BiLD-Dev
BiLD minutes
# Bi-weekly DIRAC Development meeting – 30/04/2020
At CERN: Nobody, of course!
On Vidyo: Federico, Andre, Alexandre, Andrii, Andrei, Christpher, Christophe, Daniela, Hideki, Janusz, Marko, Simon, Zoltan
Apologies:
Follow-up from previous meeting
- python3: PR submitted for linting directory-by-directory
DIRAC communities roundtable
GridPP:
DFC: permissions checked at each directory level. If the LFN starts with a double slash, the DFC goes into an infinite loop (v6r22pXX, most probably not fixed in later versions, but to be re-checked).

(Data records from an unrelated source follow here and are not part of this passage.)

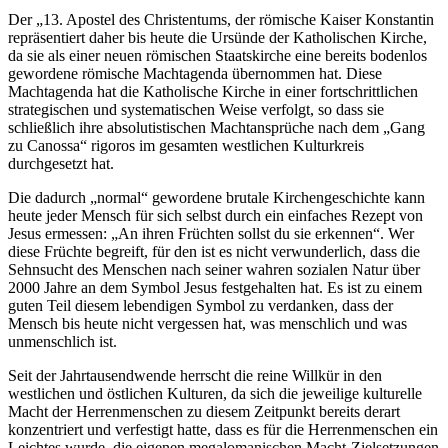
Der „13. Apostel des Christentums, der römische Kaiser Konstantin
repräsentiert daher bis heute die Ursünde der Katholischen Kirche,
da sie als einer neuen römischen Staatskirche eine bereits bodenlos
gewordene römische Machtagenda übernommen hat. Diese
Machtagenda hat die Katholische Kirche in einer fortschrittlichen
strategischen und systematischen Weise verfolgt, so dass sie
schließlich ihre absolutistischen Machtansprüche nach dem „Gang
zu Canossa“ rigoros im gesamten westlichen Kulturkreis
durchgesetzt hat.
Die dadurch „normal“ gewordene brutale Kirchengeschichte kann
heute jeder Mensch für sich selbst durch ein einfaches Rezept von
Jesus ermessen: „An ihren Früchten sollst du sie erkennen“. Wer
diese Früchte begreift, für den ist es nicht verwunderlich, dass die
Sehnsucht des Menschen nach seiner wahren sozialen Natur über
2000 Jahre an dem Symbol Jesus festgehalten hat. Es ist zu einem
guten Teil diesem lebendigen Symbol zu verdanken, dass der
Mensch bis heute nicht vergessen hat, was menschlich und was
unmenschlich ist.
Seit der Jahrtausendwende herrscht die reine Willkür in den
westlichen und östlichen Kulturen, da sich die jeweilige kulturelle
Macht der Herrenmenschen zu diesem Zeitpunkt bereits derart
konzentriert und verfestigt hatte, dass es für die Herrenmenschen ein
Leichtes wurde, die eigenen megalomanischen Macht-Zielsetzungen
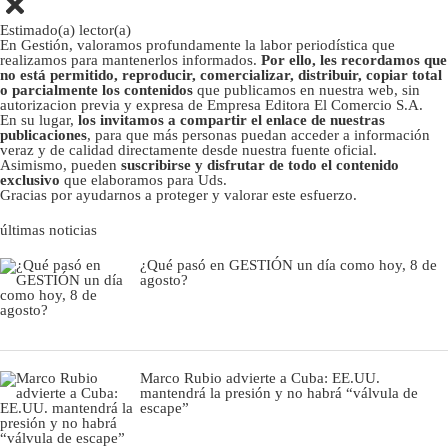
Estimado(a) lector(a)
En Gestión, valoramos profundamente la labor periodística que
realizamos para mantenerlos informados.
Por ello, les recordamos que
no está permitido, reproducir, comercializar, distribuir, copiar total
o parcialmente los contenidos
que publicamos en nuestra web, sin
autorizacion previa y expresa de Empresa Editora El Comercio S.A.
En su lugar,
los invitamos a compartir el enlace de nuestras
publicaciones
, para que más personas puedan acceder a información
veraz y de calidad directamente desde nuestra fuente oficial.
Asimismo, pueden
suscribirse y disfrutar de todo el contenido
exclusivo
que elaboramos para Uds.
Gracias por ayudarnos a proteger y valorar este esfuerzo.
últimas noticias
¿Qué pasó en GESTIÓN un día como hoy, 8 de
agosto?
Marco Rubio advierte a Cuba: EE.UU.
mantendrá la presión y no habrá “válvula de
escape”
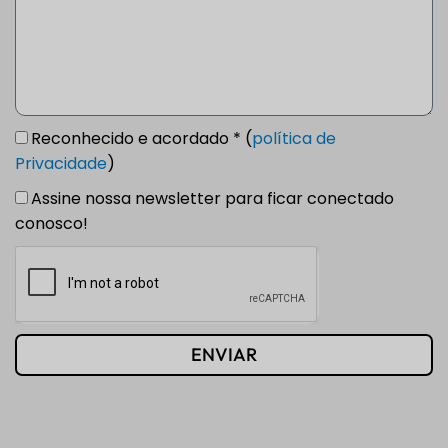
Reconhecido e acordado * (
política de
Privacidade
)
Assine nossa newsletter para ficar conectado
conosco!
ENVIAR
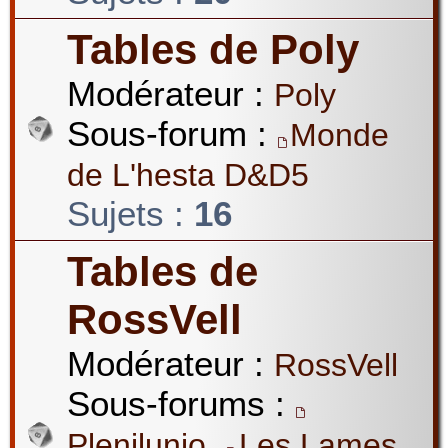
Tables de Poly
Modérateur :
Poly
Sous-forum :
Monde
de L'hesta D&D5
Sujets :
16
Tables de
RossVell
Modérateur :
RossVell
Sous-forums :
,
Plenilunio
Les Lames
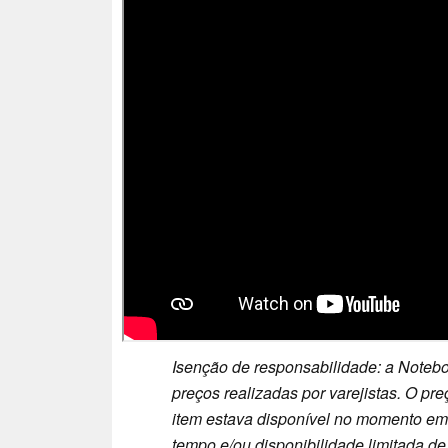
Isenção de responsabilidade: a Notebo
preços realizadas por varejistas. O p
item estava disponível no momento em q
tempo e/ou disponibilidade limitada de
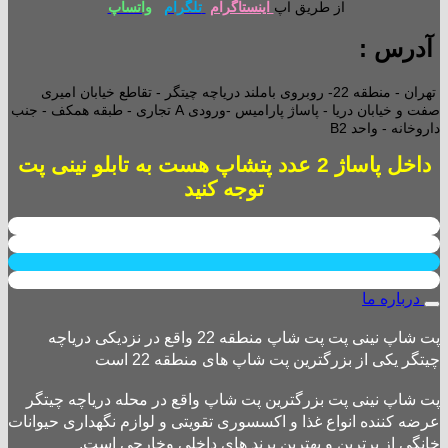
از طریق اپ
اینستاگرام
تلگرام
واتساپ
آدرس :
تهران - منطقه 22- روبروی باملند دریاچه چیتگر - تقاطع خیابان امیری
صفت و خیابان دریا - پاساژ پارامیس -ورودی A تجاری -
طبقه همکف - جنب
داروخانه - واحد B2
داخل پاساژ 2 عدد پتشاپ هست به تابلو نینی پت
توجه کنید
درباره ما
پت شاپ نینی پت پت شاپ منطقه 22 واقع در نزدیکی دریاچه
چیتگر یکی از بزرگترین پت شاپ های منطقه 22 است
پت شاپ نینی پت بزرگترین پت شاپ واقع در محله دریاچه چیتگر
عرضه کننده انواع غذا و اکسسوری تقویتی و لوازم نگهداری حیوانات
خانگی از برترین و بهترین برند های داخلی وخارجی است.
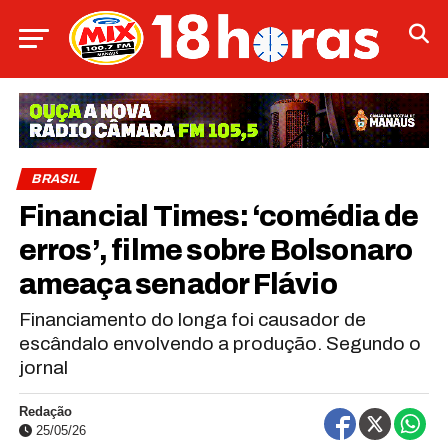
BRASIL
Financial Times: ‘comédia de
erros’, filme sobre Bolsonaro
ameaça senador Flávio
Financiamento do longa foi causador de
escândalo envolvendo a produção. Segundo o
jornal
Redação
25/05/26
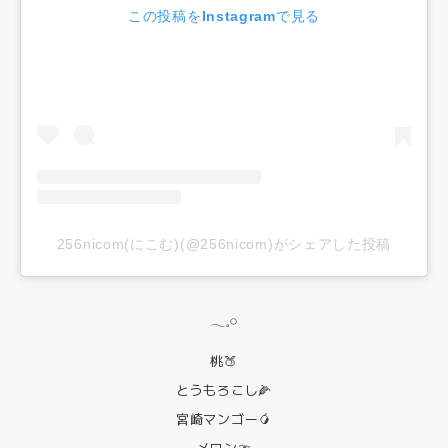
この投稿をInstagramで見る
256nicom(にこむ)(@256nicom)がシェアした投稿
𓂃𓈒𓏸
桃🍑
とうもろこし🌽
宮崎マンゴー🥭
メロン🍈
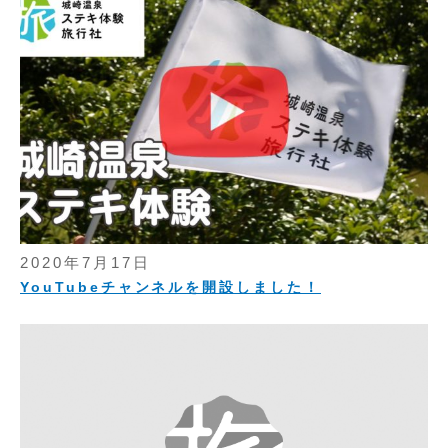
2020年7月17日
YouTubeチャンネルを開設しました！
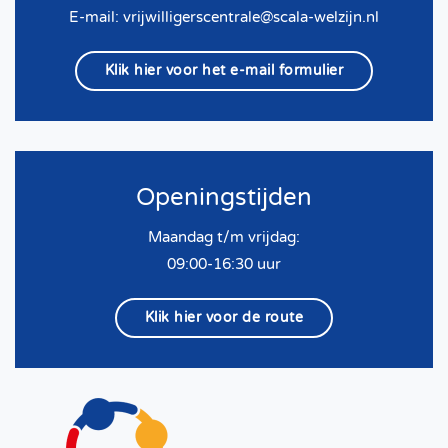
E-mail:
vrijwilligerscentrale@scala-welzijn.nl
Klik hier voor het e-mail formulier
Openingstijden
Maandag t/m vrijdag:
09:00-16:30 uur
Klik hier voor de route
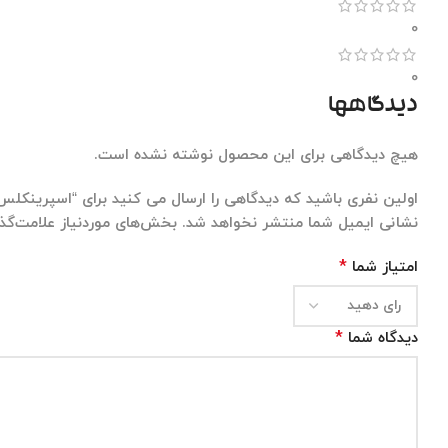
0
0
دیدگاهها
هیچ دیدگاهی برای این محصول نوشته نشده است.
اولین نفری باشید که دیدگاهی را ارسال می کنید برای “اسپرینکل
نشانی ایمیل شما منتشر نخواهد شد.
بخش‌های موردنیاز علامت‌گذا
*
امتیاز شما
*
دیدگاه شما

Investigate on new installation getting broken…? Not clear what was the issue.
CLIC:
- File Copy issue from castor to eos
- The workaround in DIRAC needed for bug in xrootd should be fixed in xroot 5
- https://github.com/DIRACGrid/DIRAC/blob/13678e875138599a43f8898b63a91970f5a8b7f4/Resources/Storage/GFAL2_XROOTStorage.py#L81-L99
- https://github.com/xrootd/xrootd/issues/992
- (Not just for this issue) would be good to test Xroot5 RC2 https://github.com/DIRACGrid/DIRACOS/issues/136
- (iLC)Dirac with DiracOS v1r11: can use emacs after sourcing bashrc
LHCb:
v7r0 is in production since Monday, also with Pilot3. Pilot files taken from the web portal: not the most ideal of solutions, but looks like working fine.
France Grilles:
NTR
EGI:
The connection to OSG is working fine. COVID-19 researches with that, running smoothly.
Belle2:
Migration to v6r22. Long certification process of Belle2 is slowing things down there.
Nica:
DIRAC v7r0p20 in production. Environment isolation issues -> suggested to move to v7r0p22 as it at least uses DIRACOS v1r11.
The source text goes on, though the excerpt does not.